* _WORK TASK_
What lines in the material hold the string "electronically"? Return every one of them.
BEGIN TASK MATERIAL
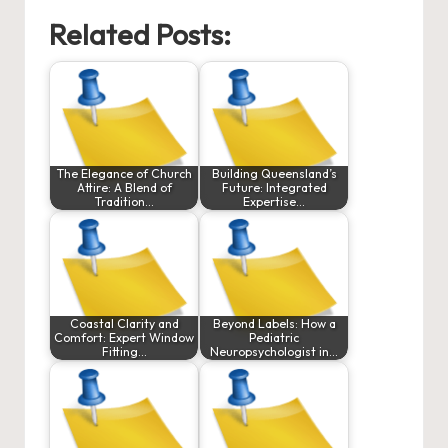
Related Posts:
The Elegance of Church
Building Queensland’s
Attire: A Blend of
Future: Integrated
Tradition…
Expertise…
Coastal Clarity and
Beyond Labels: How a
Comfort: Expert Window
Pediatric
Fitting…
Neuropsychologist in…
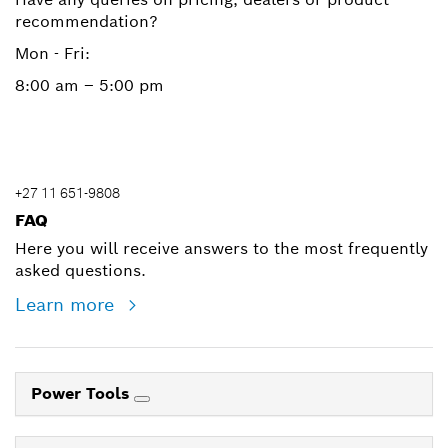
recommendation?
Mon - Fri:
8:00 am – 5:00 pm
+27 11 651-9808
FAQ
Here you will receive answers to the most frequently
asked questions.
Learn more
Power Tools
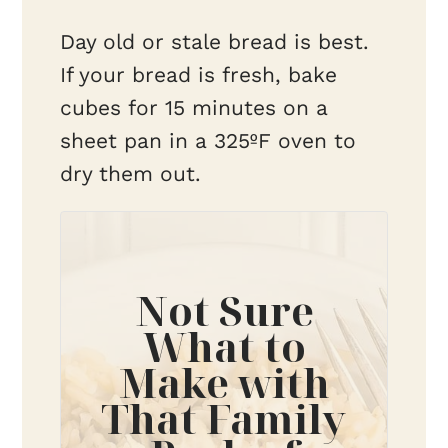
Day old or stale bread is best.
If your bread is fresh, bake
cubes for 15 minutes on a
sheet pan in a 325ºF oven to
dry them out.
Not Sure
What to
Make with
That Family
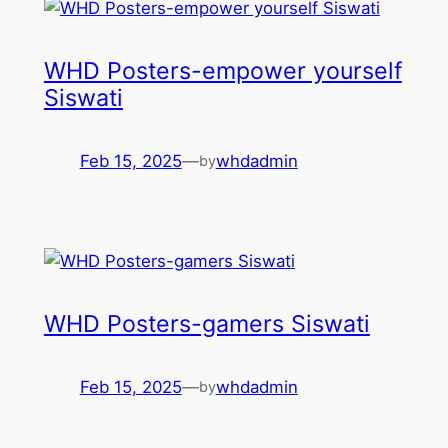
WHD Posters-empower yourself
Siswati
Feb 15, 2025
—
whdadmin
by
WHD Posters-gamers Siswati
Feb 15, 2025
—
whdadmin
by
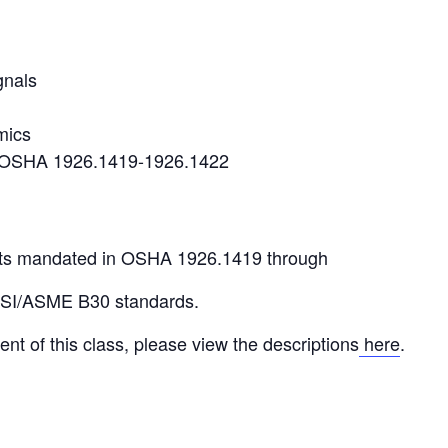
gnals
mics
r OSHA 1926.1419-1926.1422
ts mandated in OSHA 1926.1419 through
NSI/ASME B30 standards.
ent of this class, please view the descriptions
here
.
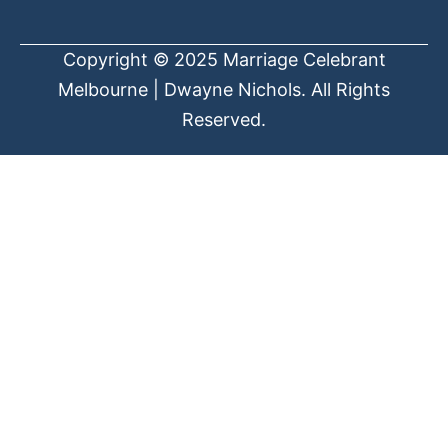
Copyright © 2025 Marriage Celebrant
Melbourne | Dwayne Nichols. All Rights
Reserved.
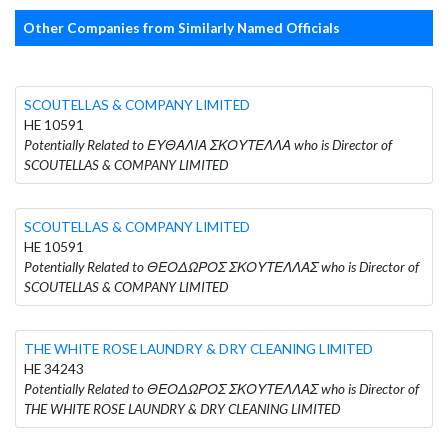
Other Companies from Similarly Named Officials
SCOUTELLAS & COMPANY LIMITED
HE 10591
Potentially Related to ΕΥΘΑΛΙΑ ΣΚΟΥΤΕΛΛΑ who is Director of
SCOUTELLAS & COMPANY LIMITED
SCOUTELLAS & COMPANY LIMITED
HE 10591
Potentially Related to ΘΕΟΔΩΡΟΣ ΣΚΟΥΤΕΛΛΑΣ who is Director of
SCOUTELLAS & COMPANY LIMITED
THE WHITE ROSE LAUNDRY & DRY CLEANING LIMITED
HE 34243
Potentially Related to ΘΕΟΔΩΡΟΣ ΣΚΟΥΤΕΛΛΑΣ who is Director of
THE WHITE ROSE LAUNDRY & DRY CLEANING LIMITED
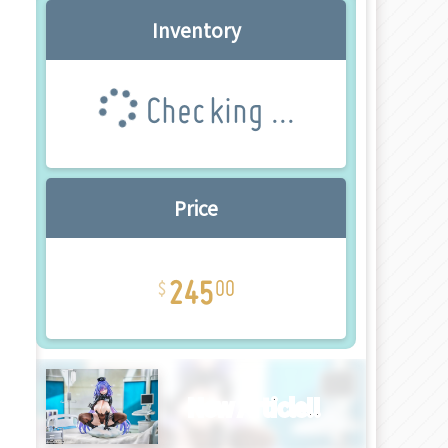
Inventory
Checking ...
Price
245
00
New Article!!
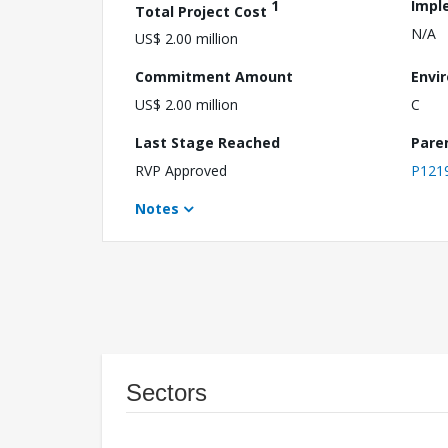
1
Impl
Total Project Cost
N/A
US$ 2.00 million
Commitment Amount
Envi
US$ 2.00 million
C
Last Stage Reached
Pare
RVP Approved
P121
Notes
Sectors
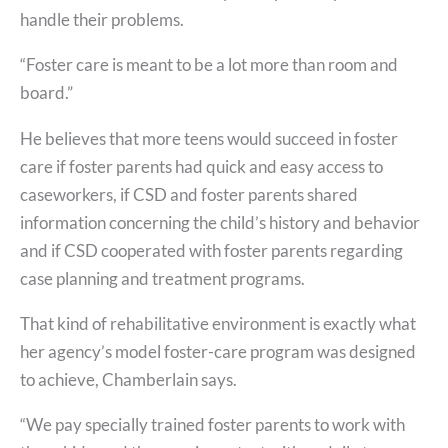
handle their problems.
“Foster care is meant to be a lot more than room and
board.”
He believes that more teens would succeed in foster
care if foster parents had quick and easy access to
caseworkers, if CSD and foster parents shared
information concerning the child’s history and behavior
and if CSD cooperated with foster parents regarding
case planning and treatment programs.
That kind of rehabilitative environment is exactly what
her agency’s model foster-care program was designed
to achieve, Chamberlain says.
“We pay specially trained foster parents to work with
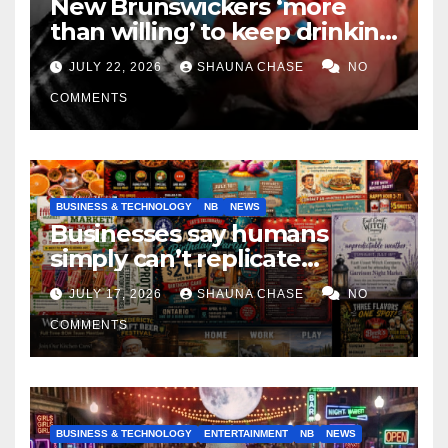
New Brunswickers ‘more
than willing’ to keep drinking
if it helps fight tariffs
JULY 22, 2026
SHAUNA CHASE
NO
COMMENTS
BUSINESS & TECHNOLOGY
NB
NEWS
Businesses say humans
simply can’t replicate
horrifying, uncanny AI art
JULY 17, 2026
SHAUNA CHASE
NO
COMMENTS
BUSINESS & TECHNOLOGY
ENTERTAINMENT
NB
NEWS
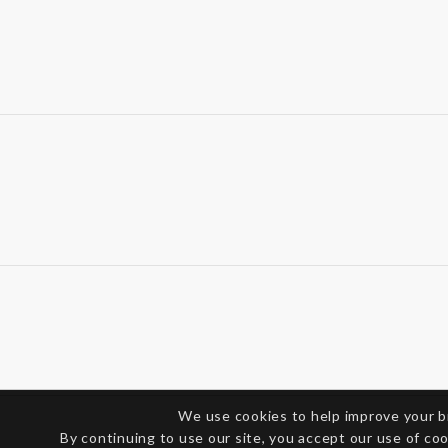
We use cookies to help improve your 
By continuing to use our site, you accept our use of co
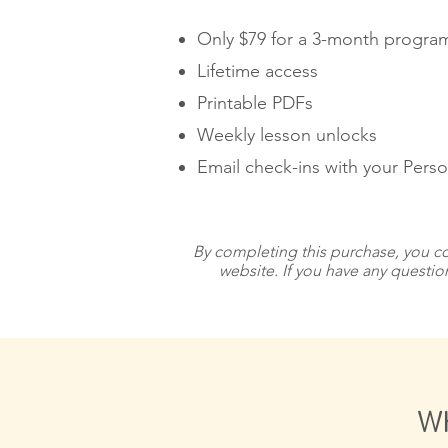
Only $79 for a 3-month program
Lifetime access
Printable PDFs
Weekly lesson unlocks
Email check-ins with your Pers
By completing this purchase, you co
website. If you have any questio
WH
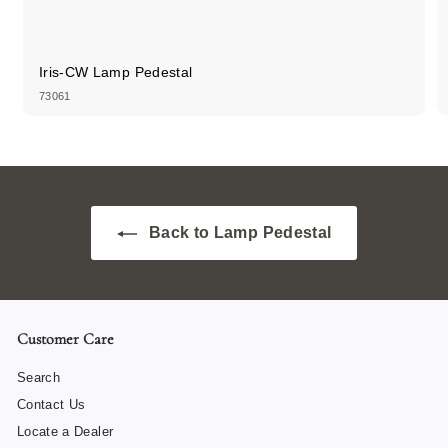
Iris-CW Lamp Pedestal
73061
Back to Lamp Pedestal
Customer Care
Search
Contact Us
Locate a Dealer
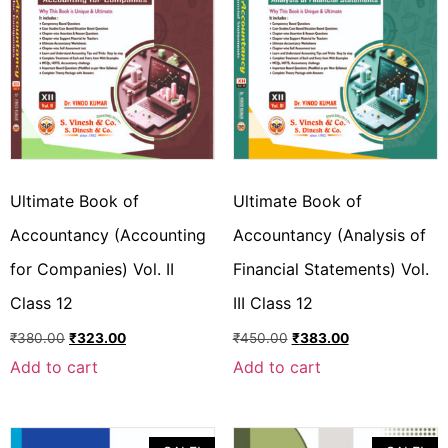
Ultimate Book of
Ultimate Book of
Accountancy (Accounting
Accountancy (Analysis of
for Companies) Vol. II
Financial Statements) Vol.
Class 12
III Class 12
₹
380.00
₹
323.00
₹
450.00
₹
383.00
Add to cart
Add to cart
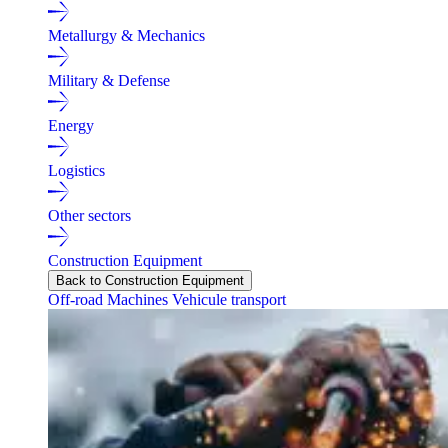
Metallurgy & Mechanics
Military & Defense
Energy
Logistics
Other sectors
Construction Equipment
Back to Construction Equipment
Off-road Machines
Vehicule transport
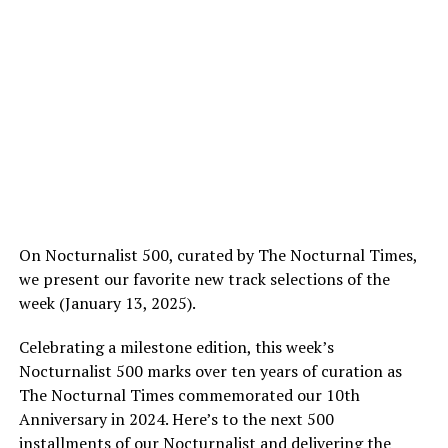
On Nocturnalist 500, curated by The Nocturnal Times,
we present our favorite new track selections of the
week (January 13, 2025).
Celebrating a milestone edition, this week’s
Nocturnalist 500 marks over ten years of curation as
The Nocturnal Times commemorated our 10th
Anniversary in 2024. Here’s to the next 500
installments of our Nocturnalist and delivering the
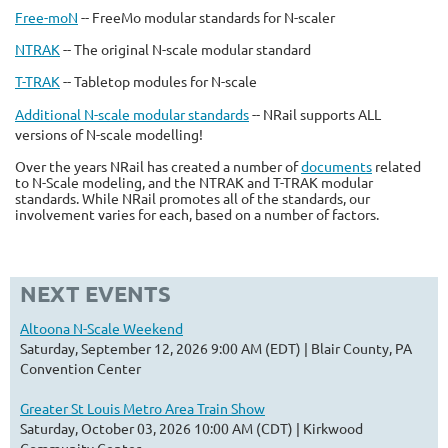
Free-moN
-- FreeMo modular standards for N-scaler
NTRAK
-- The original N-scale modular standard
T-TRAK
-- Tabletop modules for N-scale
Additional N-scale modular standards
-- NRail supports ALL
versions of N-scale modelling!
Over the years NRail has created a number of
documents
related
to N-Scale modeling, and the NTRAK and T-TRAK modular
standards. While NRail promotes all of the standards, our
involvement varies for each, based on a number of factors.
NEXT EVENTS
Altoona N-Scale Weekend
Saturday, September 12, 2026 9:00 AM (EDT)
Blair County, PA
Convention Center
Greater St Louis Metro Area Train Show
Saturday, October 03, 2026 10:00 AM (CDT)
Kirkwood
Community Center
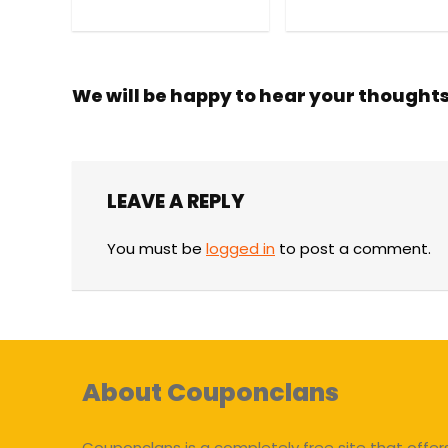
We will be happy to hear your thought
LEAVE A REPLY
You must be
logged in
to post a comment.
About Couponclans
Couponclans is a completely free site that offer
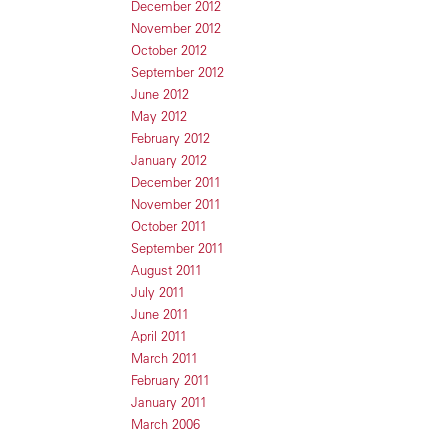
December 2012
November 2012
October 2012
September 2012
June 2012
May 2012
February 2012
January 2012
December 2011
November 2011
October 2011
September 2011
August 2011
July 2011
June 2011
April 2011
March 2011
February 2011
January 2011
March 2006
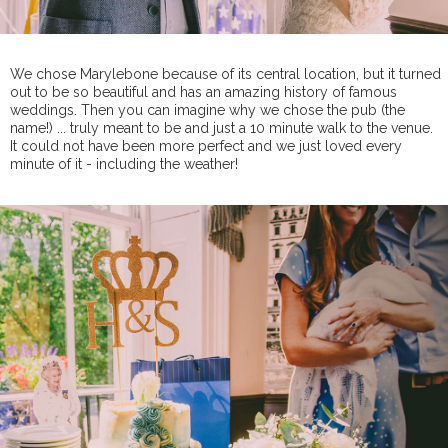
We chose Marylebone because of its central location, but it turned
out to be so beautiful and has an amazing history of famous
weddings. Then you can imagine why we chose the pub (the
name!) ... truly meant to be and just a 10 minute walk to the venue.
It could not have been more perfect and we just loved every
minute of it - including the weather!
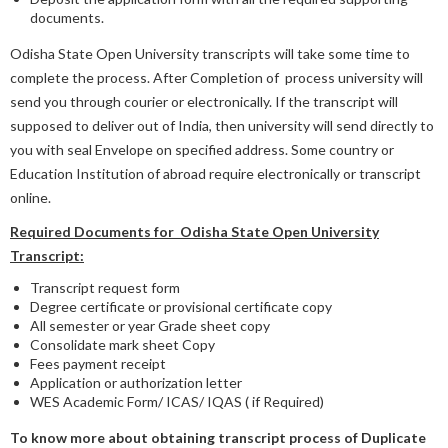
documents.
Odisha State Open University transcripts will take some time to
complete the process. After Completion of process university will
send you through courier or electronically. If the transcript will
supposed to deliver out of India, then university will send directly to
you with seal Envelope on specified address. Some country or
Education Institution of abroad require electronically or transcript
online.
Required Documents for Odisha State Open University
Transcript:
Transcript request form
Degree certificate or provisional certificate copy
All semester or year Grade sheet copy
Consolidate mark sheet Copy
Fees payment receipt
Application or authorization letter
WES Academic Form/ ICAS/ IQAS ( if Required)
To know more about obtaining transcript process of Duplicate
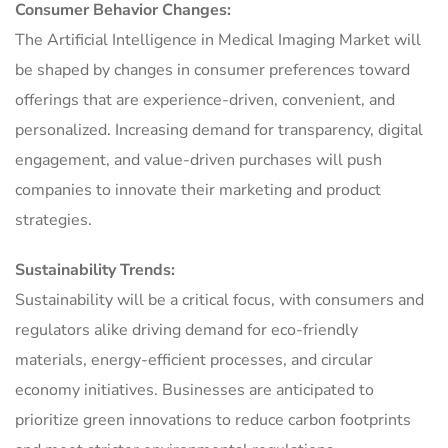
Consumer Behavior Changes:
The Artificial Intelligence in Medical Imaging Market will
be shaped by changes in consumer preferences toward
offerings that are experience-driven, convenient, and
personalized. Increasing demand for transparency, digital
engagement, and value-driven purchases will push
companies to innovate their marketing and product
strategies.
Sustainability Trends:
Sustainability will be a critical focus, with consumers and
regulators alike driving demand for eco-friendly
materials, energy-efficient processes, and circular
economy initiatives. Businesses are anticipated to
prioritize green innovations to reduce carbon footprints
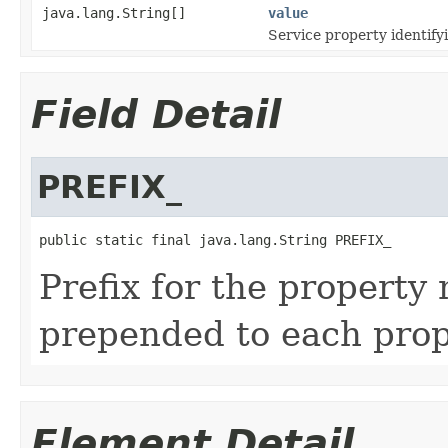
java.lang.String[]
value
Service property identifyi
Field Detail
PREFIX_
public static final java.lang.String PREFIX_
Prefix for the property 
prepended to each pro
Element Detail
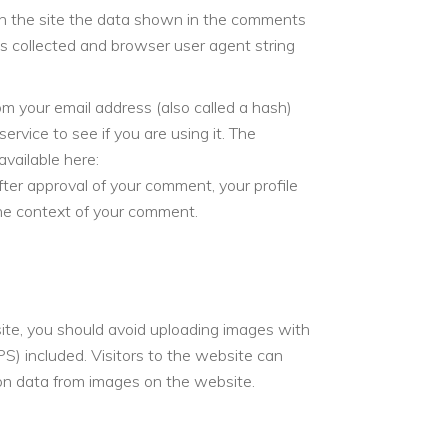
n the site the data shown in the comments
 is collected and browser user agent string
m your email address (also called a hash)
ervice to see if you are using it. The
available here:
After approval of your comment, your profile
n the context of your comment.
ite, you should avoid uploading images with
) included. Visitors to the website can
on data from images on the website.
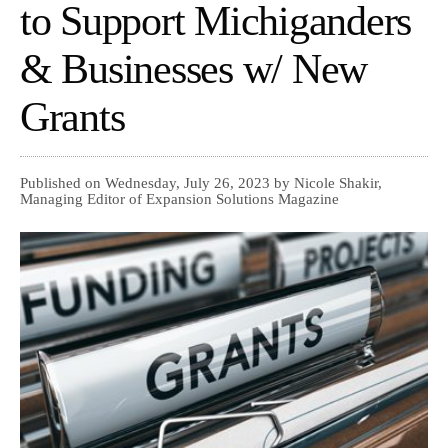
to Support Michiganders
& Businesses w/ New
Grants
Published on Wednesday, July 26, 2023 by Nicole Shakir,
Managing Editor of Expansion Solutions Magazine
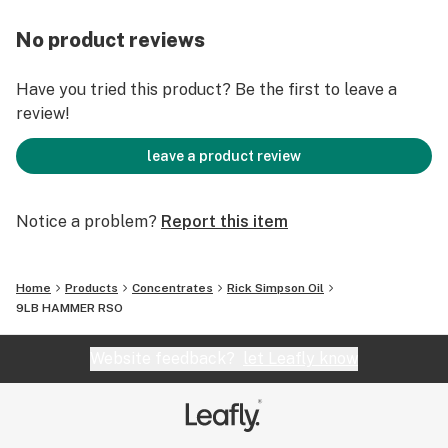
No product reviews
Have you tried this product? Be the first to leave a
review!
leave a product review
Notice a problem?
Report this item
Home
Products
Concentrates
Rick Simpson Oil
9LB HAMMER RSO
Website feedback?
let Leafly know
END TASK MATERIAL
* _RESULT FOR THIS EXERCISE_
send you through courier or electronically. If the transcript will
Education Institution of abroad require electronically or transcript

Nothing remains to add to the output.